Manuka oil is known for relieving stress and other psychological issues in humans, so it comes as no surprise that Manuka honey is known as healing honey.
What is Manuka honey?
Manuka honey is made from nectar collected by bees that forage on the wild manuka tree.
The Mānuka tree flowers at the same time as Kanuka tree (Kunzea ericoides), which is another Myrtaceae species, which often shares the same growing areas.
Some apiarists cannot readily differentiate these species, as both flowers have similar morphology and pollen differentiation between the two species is difficult. Therefore, melissopalynology as identification for the type of honey is valid only in association with other identification tests.
In particular, Manuka honey is viscous, this is due to the presence of a protein or colloid and is its main visually defining character, , along with its typical dark cream to dark brown colour and has a strong flavour, characterised as “earthy, oily, herbaceous” and “florid, rich and complex”.
It is described by the New Zealand honey industry as having a “damp earth, heather, aromatic” aroma and a “mineral, slightly bitter” flavour, whereas Kanuka honey is pale yellow and clear, with a “delicate, sweet, slightly aromatic” aroma and a “sweet, slightly aromatic” flavour, and is not viscous.

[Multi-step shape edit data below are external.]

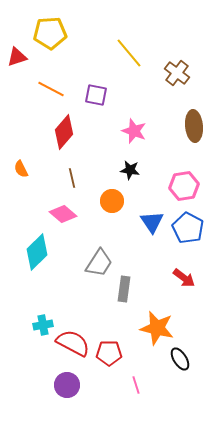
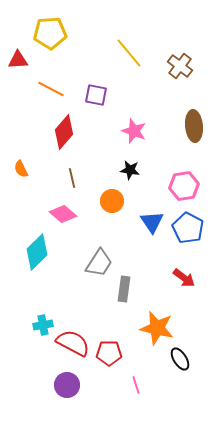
red triangle: moved 1 px right, 3 px down; rotated 15 degrees clockwise
brown cross: moved 3 px right, 7 px up
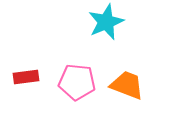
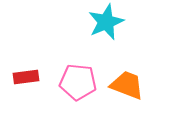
pink pentagon: moved 1 px right
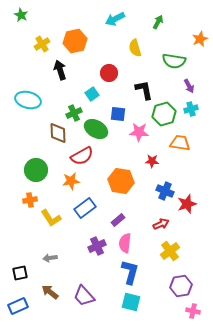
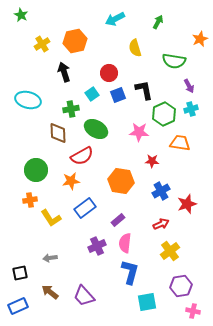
black arrow at (60, 70): moved 4 px right, 2 px down
green cross at (74, 113): moved 3 px left, 4 px up; rotated 14 degrees clockwise
blue square at (118, 114): moved 19 px up; rotated 28 degrees counterclockwise
green hexagon at (164, 114): rotated 10 degrees counterclockwise
blue cross at (165, 191): moved 4 px left; rotated 36 degrees clockwise
cyan square at (131, 302): moved 16 px right; rotated 24 degrees counterclockwise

What makes Manuka honey different?
Most honey’s have some bacteria killing properties because it contains chemicals that produce hydrogen peroxide, but some honey’s like Manuka also have other ingredients with antibacterial qualities
A 1991 study from the Honey Research Unit in New Zealand showed that when you remove the hydrogen peroxide from a range of honeys, manuka was the only type that kept its ability to kill bacteria which offers more protection against infection and disease, due to the presence of unique ingredients,
- Dihydroxyacetone (DHA): found in the nectar of Manuka flowers and converts into MGO during the honey production process.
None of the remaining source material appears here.